---------- DATA SUPPLIED

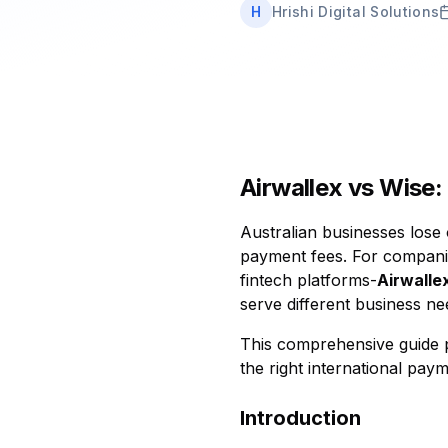
H
Hrishi Digital Solutions
Airwallex vs Wise:
Australian businesses lose 
payment fees. For companies
fintech platforms-
Airwalle
serve different business ne
This comprehensive guide p
the right international paym
Introduction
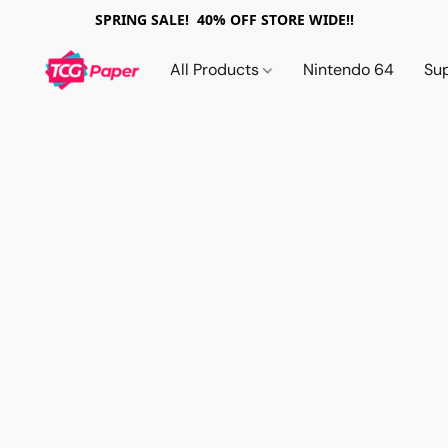
SPRING SALE! 40% OFF STORE WIDE!!
All Products
Nintendo 64
Su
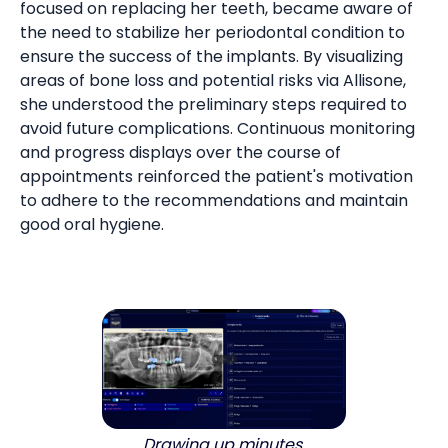
focused on replacing her teeth, became aware of
the need to stabilize her periodontal condition to
ensure the success of the implants. By visualizing
areas of bone loss and potential risks via Allisone,
she understood the preliminary steps required to
avoid future complications. Continuous monitoring
and progress displays over the course of
appointments reinforced the patient's motivation
to adhere to the recommendations and maintain
good oral hygiene.
Drawing up minutes.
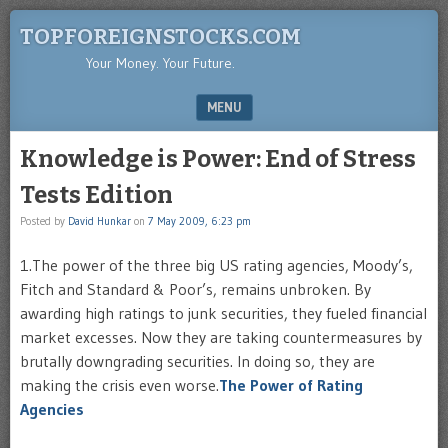
TOPFOREIGNSTOCKS.COM
Your Money. Your Future.
MENU
SKIP TO CONTENT
Knowledge is Power: End of Stress
Tests Edition
Posted by
David Hunkar
on
7 May 2009, 6:23 pm
1.The power of the three big US rating agencies, Moody’s,
Fitch and Standard & Poor’s, remains unbroken. By
awarding high ratings to junk securities, they fueled financial
market excesses. Now they are taking countermeasures by
brutally downgrading securities. In doing so, they are
making the crisis even worse.
The Power of Rating
Agencies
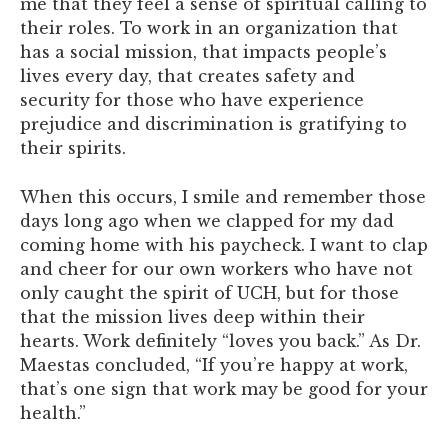
me that they feel a sense of spiritual calling to
their roles. To work in an organization that
has a social mission, that impacts people’s
lives every day, that creates safety and
security for those who have experience
prejudice and discrimination is gratifying to
their spirits.
When this occurs, I smile and remember those
days long ago when we clapped for my dad
coming home with his paycheck. I want to clap
and cheer for our own workers who have not
only caught the spirit of UCH, but for those
that the mission lives deep within their
hearts. Work definitely “loves you back.” As Dr.
Maestas concluded, “If you’re happy at work,
that’s one sign that work may be good for your
health.”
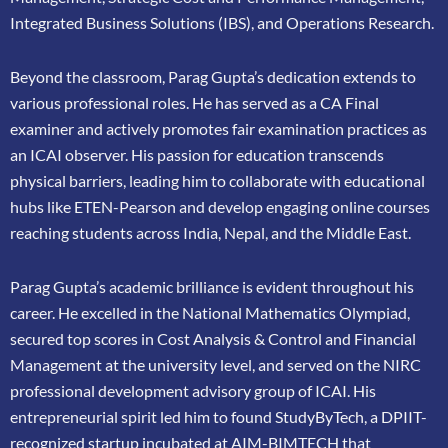
Integrated Business Solutions (IBS), and Operations Research.
Beyond the classroom, Parag Gupta’s dedication extends to
various professional roles. He has
served as a CA Final
examiner and actively promotes fair examination practices as
an ICAI
observer. His passion for education transcends
physical barriers, leading him to collaborate
with educational
hubs like ETEN-Pearson and develop engaging online courses
reaching
students across India, Nepal, and the Middle East.
Parag Gupta’s academic brilliance is evident throughout his
career. He excelled in the
National Mathematics Olympiad,
secured top scores in Cost Analysis & Control and
Financial
Management at the university level, and served on the NIRC
professional
development advisory group of ICAI. His
entrepreneurial spirit led him to found
StudyByTech, a DPIIT-
recognized startup incubated at AIM-BIMTECH that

--------------------

# PROBLEM DETAILS:
Copy out every line from the records that has the word "those".

# WRITTEN ANSWER:
security for those who have experience
When this occurs, I smile and remember those
only caught the spirit of UCH, but for those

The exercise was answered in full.